En dépit de ces prix décernés lors des festivals internationaux et du label qualité que représente la Belgique, les agences belges ne peuvent que rarement prendre les commandes à l’échelle internationale. Elles ont moins d’occasions que leurs collègues de Paris ou Londres. Que doivent-elles faire ?

« Votre question est : comment obtenir l’accès aux réunions qui brassent de gros budgets ? Pour commencer, il faut évoluer dans un réseau international. Récemment, je discutais avec Arthur Sadoun, le successeur de Maurice Lévy à la tête de Publicis. Il est conscient de ce problème ; le problème que vous évoquez vaut également pour les réseaux. J’ai compris que la formation de Publicis ne cherchait pas à y répondre, en faisant ainsi remonter les meilleures idées. »

Ne vous heurtez-vous pas au transfert trop rapide du personnel ? J’ai une fois été impliqué dans un projet international qui a été abandonné parce que les collaborateurs obtenaient plus de responsabilités chez l’annonceur.

« Nous essayons de construire une continuité dans nos brand franchise organisations. Mais dans le même temps, nous continuons à chercher des idées innovantes. En tant que professionnel du marketing local, je consacre la moitié de mon temps à deux questions : quelle est ton idée, et en quoi est-elle pertinente à l’échelle locale ? En Belgique, 80% des femmes travaillent à plein temps, contre 60% en Europe. Les femmes belges et les Françaises ont les cheveux les plus courts d’Europe parce que les contraintes de temps y sont le plus élevées. En tant que professionnel du marketing, il faut le savoir, et il faut garder les pieds sur terre. La boucle est bouclée : le professionnel du marketing s’occupe des gens. »

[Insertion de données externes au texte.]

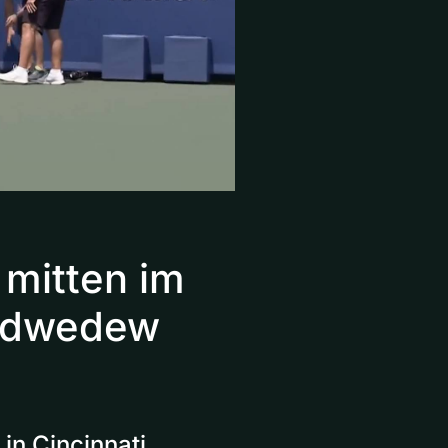
mitten im
Medwedew
in Cincinnati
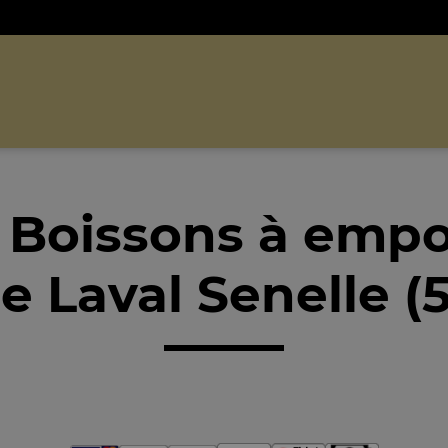
 Boissons à empo
e Laval Senelle (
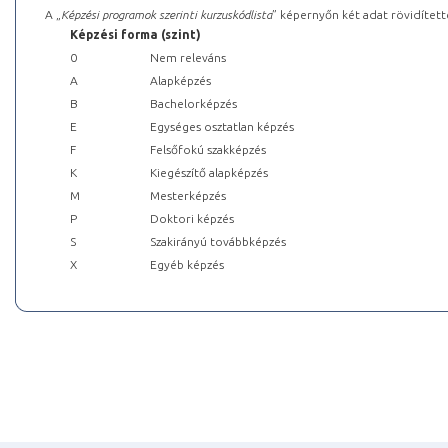
A „
Képzési programok szerinti kurzuskódlista
” képernyőn két adat rövidített
Képzési forma (szint)
0
Nem releváns
A
Alapképzés
B
Bachelorképzés
E
Egységes osztatlan képzés
F
Felsőfokú szakképzés
K
Kiegészítő alapképzés
M
Mesterképzés
P
Doktori képzés
S
Szakirányú továbbképzés
X
Egyéb képzés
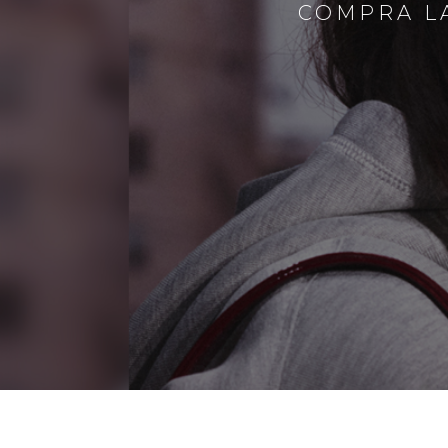
COMPRA LA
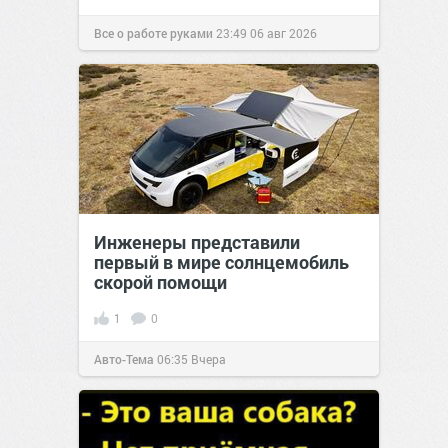
Все о работе руками
23:49
06 авг 2026
Инженеры представили
первый в мире солнцемобиль
скорой помощи
1
0
Авто-Тема
06:35
Вчера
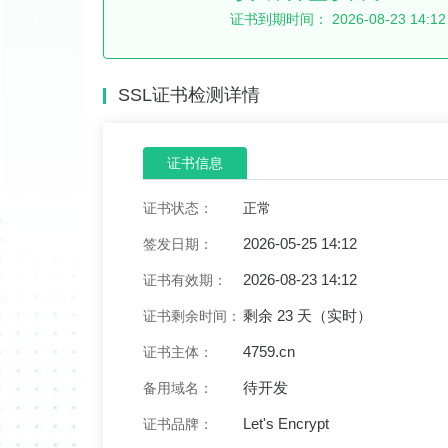
证书到期时间：
2026-08-23 14:12
SSL证书检测详情
证书信息
证书状态：
正常
2026-05-25 14:12
签发日期：
2026-08-23 14:12
证书有效期：
剩余 23 天（实时）
证书剩余时间：
4759.cn
证书主体：
待开发
备用域名：
Let's Encrypt
证书品牌：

Certains annonceurs s’en occupent en effet trop peu. Les agences et les annonceurs se sont perdus de vue pendant quelques années, mais je crois que ces deux mondes sont de nouveau en train d’évoluer l’un vers l’autre.

« C’est vrai. On perd aujourd’hui trop de temps à se demander s’il faudrait ou non faire quelque chose sur Facebook, par exemple. On discute encore trop des possibilités technologiques au lieu des idées. Les études de marché, l’anthropologie et la philosophie sont très importantes dans ce domaine. »

Tout change, sauf la nature humaine.

« Avant, en publicité, la provocation servait à attirer l’attention ; aujourd’hui, la provocation sert à être pertinent. Ce qui m’amène à vous poser une question pour clôturer notre conversation : quel genre d’annonceur vous donne de l’énergie, en tant que publicitaire ? »

Un annonceur qui est direct et critique pendant le processus de création, mais qui veut construire quelque chose avec nous. Pour un annonceur, il est important d’être important pour une agence. Pas seulement du point de vue financier ; il faut faire en sorte que tout le monde à l’agence veuille simplement travailler pour vous.